◆ **ACTION ITEM**:
Repeat each entry in full, exactly.

◆ **RECORDS PROVIDED**:

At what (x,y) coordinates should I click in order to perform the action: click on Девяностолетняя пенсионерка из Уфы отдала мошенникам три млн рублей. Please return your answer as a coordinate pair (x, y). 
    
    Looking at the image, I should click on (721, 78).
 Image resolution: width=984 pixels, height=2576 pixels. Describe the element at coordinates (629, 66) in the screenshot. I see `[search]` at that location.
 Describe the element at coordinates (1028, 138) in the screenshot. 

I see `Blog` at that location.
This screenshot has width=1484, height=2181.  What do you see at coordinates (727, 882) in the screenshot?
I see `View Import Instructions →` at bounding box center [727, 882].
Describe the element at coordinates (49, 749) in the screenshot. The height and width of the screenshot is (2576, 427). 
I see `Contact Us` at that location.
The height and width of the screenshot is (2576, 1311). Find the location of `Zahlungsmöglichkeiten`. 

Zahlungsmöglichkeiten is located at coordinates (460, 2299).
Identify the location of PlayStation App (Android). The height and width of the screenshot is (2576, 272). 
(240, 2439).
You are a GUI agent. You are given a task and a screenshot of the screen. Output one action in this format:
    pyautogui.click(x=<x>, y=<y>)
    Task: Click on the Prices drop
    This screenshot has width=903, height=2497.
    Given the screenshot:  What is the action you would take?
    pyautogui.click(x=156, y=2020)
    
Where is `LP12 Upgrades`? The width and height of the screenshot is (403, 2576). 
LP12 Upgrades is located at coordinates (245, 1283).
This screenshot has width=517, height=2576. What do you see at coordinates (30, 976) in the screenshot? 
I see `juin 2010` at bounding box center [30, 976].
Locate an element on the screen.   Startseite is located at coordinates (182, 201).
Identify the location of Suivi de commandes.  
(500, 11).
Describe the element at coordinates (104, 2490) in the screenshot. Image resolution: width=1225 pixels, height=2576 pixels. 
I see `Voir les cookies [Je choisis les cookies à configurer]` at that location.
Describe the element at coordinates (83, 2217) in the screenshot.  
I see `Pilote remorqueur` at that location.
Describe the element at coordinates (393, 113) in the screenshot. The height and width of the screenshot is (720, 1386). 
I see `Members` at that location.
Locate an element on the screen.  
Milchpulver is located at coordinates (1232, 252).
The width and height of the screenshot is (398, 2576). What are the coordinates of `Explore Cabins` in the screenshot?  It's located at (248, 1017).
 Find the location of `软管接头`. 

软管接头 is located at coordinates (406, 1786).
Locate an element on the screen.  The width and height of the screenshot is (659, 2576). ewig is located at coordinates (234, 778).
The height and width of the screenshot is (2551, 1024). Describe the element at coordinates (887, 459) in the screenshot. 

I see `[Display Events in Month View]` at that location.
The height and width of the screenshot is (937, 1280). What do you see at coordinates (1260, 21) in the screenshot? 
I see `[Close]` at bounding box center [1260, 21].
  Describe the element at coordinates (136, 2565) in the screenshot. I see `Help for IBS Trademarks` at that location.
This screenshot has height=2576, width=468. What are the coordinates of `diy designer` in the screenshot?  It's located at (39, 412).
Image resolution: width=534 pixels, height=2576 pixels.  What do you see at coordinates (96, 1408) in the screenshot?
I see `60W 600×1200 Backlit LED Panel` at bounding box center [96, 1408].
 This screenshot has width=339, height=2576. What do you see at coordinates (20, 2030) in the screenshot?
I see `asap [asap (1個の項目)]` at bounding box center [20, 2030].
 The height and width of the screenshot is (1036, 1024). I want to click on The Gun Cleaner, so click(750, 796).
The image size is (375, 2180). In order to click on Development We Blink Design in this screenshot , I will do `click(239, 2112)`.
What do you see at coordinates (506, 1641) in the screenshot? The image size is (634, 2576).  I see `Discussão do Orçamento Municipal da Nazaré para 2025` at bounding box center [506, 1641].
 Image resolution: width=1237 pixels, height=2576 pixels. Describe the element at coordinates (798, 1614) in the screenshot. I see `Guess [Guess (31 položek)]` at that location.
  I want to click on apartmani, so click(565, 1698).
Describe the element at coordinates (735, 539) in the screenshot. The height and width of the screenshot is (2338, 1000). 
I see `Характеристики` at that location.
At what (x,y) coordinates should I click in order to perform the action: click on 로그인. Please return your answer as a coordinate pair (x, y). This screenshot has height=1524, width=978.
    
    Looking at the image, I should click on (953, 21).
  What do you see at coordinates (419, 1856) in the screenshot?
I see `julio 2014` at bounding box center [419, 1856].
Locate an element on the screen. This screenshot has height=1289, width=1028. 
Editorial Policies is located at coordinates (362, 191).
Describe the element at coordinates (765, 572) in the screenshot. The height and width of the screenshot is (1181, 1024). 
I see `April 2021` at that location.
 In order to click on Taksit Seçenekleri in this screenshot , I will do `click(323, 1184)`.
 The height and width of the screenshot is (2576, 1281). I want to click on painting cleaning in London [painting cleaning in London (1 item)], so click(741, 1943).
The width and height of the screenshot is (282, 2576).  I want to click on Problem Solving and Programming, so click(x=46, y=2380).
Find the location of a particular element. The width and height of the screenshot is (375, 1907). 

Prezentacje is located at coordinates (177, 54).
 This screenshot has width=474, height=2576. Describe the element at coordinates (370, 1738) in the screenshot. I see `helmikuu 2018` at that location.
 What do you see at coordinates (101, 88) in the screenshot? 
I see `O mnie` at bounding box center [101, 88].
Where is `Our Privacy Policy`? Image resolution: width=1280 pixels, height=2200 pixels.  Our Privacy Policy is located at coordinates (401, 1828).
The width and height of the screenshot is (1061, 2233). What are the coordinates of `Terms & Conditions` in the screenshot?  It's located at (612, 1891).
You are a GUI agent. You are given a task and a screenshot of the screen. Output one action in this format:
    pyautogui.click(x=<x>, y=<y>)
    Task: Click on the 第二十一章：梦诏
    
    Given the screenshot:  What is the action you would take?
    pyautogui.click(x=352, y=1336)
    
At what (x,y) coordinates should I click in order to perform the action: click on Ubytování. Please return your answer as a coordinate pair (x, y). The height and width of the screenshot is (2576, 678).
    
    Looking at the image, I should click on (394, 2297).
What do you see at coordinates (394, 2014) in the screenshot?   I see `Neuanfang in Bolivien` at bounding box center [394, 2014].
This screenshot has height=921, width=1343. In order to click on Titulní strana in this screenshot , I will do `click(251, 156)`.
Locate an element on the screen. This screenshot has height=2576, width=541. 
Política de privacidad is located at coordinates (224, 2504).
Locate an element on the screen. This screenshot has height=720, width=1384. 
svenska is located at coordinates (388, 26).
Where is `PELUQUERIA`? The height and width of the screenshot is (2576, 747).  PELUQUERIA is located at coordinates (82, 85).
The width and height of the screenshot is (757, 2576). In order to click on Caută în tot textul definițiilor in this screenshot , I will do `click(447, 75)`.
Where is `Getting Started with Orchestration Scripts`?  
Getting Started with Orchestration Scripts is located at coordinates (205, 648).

◆ **OUTPUT OF THE TASK**:
At what (x,y) coordinates should I click in order to perform the action: click on Девяностолетняя пенсионерка из Уфы отдала мошенникам три млн рублей. Please return your answer as a coordinate pair (x, y). 
    
    Looking at the image, I should click on (721, 78).
 Image resolution: width=984 pixels, height=2576 pixels. Describe the element at coordinates (629, 66) in the screenshot. I see `[search]` at that location.
 Describe the element at coordinates (1028, 138) in the screenshot. 

I see `Blog` at that location.
This screenshot has width=1484, height=2181.  What do you see at coordinates (727, 882) in the screenshot?
I see `View Import Instructions →` at bounding box center [727, 882].
Describe the element at coordinates (49, 749) in the screenshot. The height and width of the screenshot is (2576, 427). 
I see `Contact Us` at that location.
The height and width of the screenshot is (2576, 1311). Find the location of `Zahlungsmöglichkeiten`. 

Zahlungsmöglichkeiten is located at coordinates (460, 2299).
Identify the location of PlayStation App (Android). The height and width of the screenshot is (2576, 272). 
(240, 2439).
You are a GUI agent. You are given a task and a screenshot of the screen. Output one action in this format:
    pyautogui.click(x=<x>, y=<y>)
    Task: Click on the Prices drop
    This screenshot has width=903, height=2497.
    Given the screenshot:  What is the action you would take?
    pyautogui.click(x=156, y=2020)
    
Where is `LP12 Upgrades`? The width and height of the screenshot is (403, 2576). 
LP12 Upgrades is located at coordinates (245, 1283).
This screenshot has width=517, height=2576. What do you see at coordinates (30, 976) in the screenshot? 
I see `juin 2010` at bounding box center [30, 976].
Locate an element on the screen.   Startseite is located at coordinates (182, 201).
Identify the location of Suivi de commandes.  
(500, 11).
Describe the element at coordinates (104, 2490) in the screenshot. Image resolution: width=1225 pixels, height=2576 pixels. 
I see `Voir les cookies [Je choisis les cookies à configurer]` at that location.
Describe the element at coordinates (83, 2217) in the screenshot.  
I see `Pilote remorqueur` at that location.
Describe the element at coordinates (393, 113) in the screenshot. The height and width of the screenshot is (720, 1386). 
I see `Members` at that location.
Locate an element on the screen.  
Milchpulver is located at coordinates (1232, 252).
The width and height of the screenshot is (398, 2576). What are the coordinates of `Explore Cabins` in the screenshot?  It's located at (248, 1017).
 Find the location of `软管接头`. 

软管接头 is located at coordinates (406, 1786).
Locate an element on the screen.  The width and height of the screenshot is (659, 2576). ewig is located at coordinates (234, 778).
The height and width of the screenshot is (2551, 1024). Describe the element at coordinates (887, 459) in the screenshot. 

I see `[Display Events in Month View]` at that location.
The height and width of the screenshot is (937, 1280). What do you see at coordinates (1260, 21) in the screenshot? 
I see `[Close]` at bounding box center [1260, 21].
  Describe the element at coordinates (136, 2565) in the screenshot. I see `Help for IBS Trademarks` at that location.
This screenshot has height=2576, width=468. What are the coordinates of `diy designer` in the screenshot?  It's located at (39, 412).
Image resolution: width=534 pixels, height=2576 pixels.  What do you see at coordinates (96, 1408) in the screenshot?
I see `60W 600×1200 Backlit LED Panel` at bounding box center [96, 1408].
 This screenshot has width=339, height=2576. What do you see at coordinates (20, 2030) in the screenshot?
I see `asap [asap (1個の項目)]` at bounding box center [20, 2030].
 The height and width of the screenshot is (1036, 1024). I want to click on The Gun Cleaner, so click(750, 796).
The image size is (375, 2180). In order to click on Development We Blink Design in this screenshot , I will do `click(239, 2112)`.
What do you see at coordinates (506, 1641) in the screenshot? The image size is (634, 2576).  I see `Discussão do Orçamento Municipal da Nazaré para 2025` at bounding box center [506, 1641].
 Image resolution: width=1237 pixels, height=2576 pixels. Describe the element at coordinates (798, 1614) in the screenshot. I see `Guess [Guess (31 položek)]` at that location.
  I want to click on apartmani, so click(565, 1698).
Describe the element at coordinates (735, 539) in the screenshot. The height and width of the screenshot is (2338, 1000). 
I see `Характеристики` at that location.
At what (x,y) coordinates should I click in order to perform the action: click on 로그인. Please return your answer as a coordinate pair (x, y). This screenshot has height=1524, width=978.
    
    Looking at the image, I should click on (953, 21).
  What do you see at coordinates (419, 1856) in the screenshot?
I see `julio 2014` at bounding box center [419, 1856].
Locate an element on the screen. This screenshot has height=1289, width=1028. 
Editorial Policies is located at coordinates (362, 191).
Describe the element at coordinates (765, 572) in the screenshot. The height and width of the screenshot is (1181, 1024). 
I see `April 2021` at that location.
 In order to click on Taksit Seçenekleri in this screenshot , I will do `click(323, 1184)`.
 The height and width of the screenshot is (2576, 1281). I want to click on painting cleaning in London [painting cleaning in London (1 item)], so click(741, 1943).
The width and height of the screenshot is (282, 2576).  I want to click on Problem Solving and Programming, so click(x=46, y=2380).
Find the location of a particular element. The width and height of the screenshot is (375, 1907). 

Prezentacje is located at coordinates (177, 54).
 This screenshot has width=474, height=2576. Describe the element at coordinates (370, 1738) in the screenshot. I see `helmikuu 2018` at that location.
 What do you see at coordinates (101, 88) in the screenshot? 
I see `O mnie` at bounding box center [101, 88].
Where is `Our Privacy Policy`? Image resolution: width=1280 pixels, height=2200 pixels.  Our Privacy Policy is located at coordinates (401, 1828).
The width and height of the screenshot is (1061, 2233). What are the coordinates of `Terms & Conditions` in the screenshot?  It's located at (612, 1891).
You are a GUI agent. You are given a task and a screenshot of the screen. Output one action in this format:
    pyautogui.click(x=<x>, y=<y>)
    Task: Click on the 第二十一章：梦诏
    
    Given the screenshot:  What is the action you would take?
    pyautogui.click(x=352, y=1336)
    
At what (x,y) coordinates should I click in order to perform the action: click on Ubytování. Please return your answer as a coordinate pair (x, y). The height and width of the screenshot is (2576, 678).
    
    Looking at the image, I should click on (394, 2297).
What do you see at coordinates (394, 2014) in the screenshot?   I see `Neuanfang in Bolivien` at bounding box center [394, 2014].
This screenshot has height=921, width=1343. In order to click on Titulní strana in this screenshot , I will do `click(251, 156)`.
Locate an element on the screen. This screenshot has height=2576, width=541. 
Política de privacidad is located at coordinates (224, 2504).
Locate an element on the screen. This screenshot has height=720, width=1384. 
svenska is located at coordinates (388, 26).
Where is `PELUQUERIA`? The height and width of the screenshot is (2576, 747).  PELUQUERIA is located at coordinates (82, 85).
The width and height of the screenshot is (757, 2576). In order to click on Caută în tot textul definițiilor in this screenshot , I will do `click(447, 75)`.
Where is `Getting Started with Orchestration Scripts`?  
Getting Started with Orchestration Scripts is located at coordinates (205, 648).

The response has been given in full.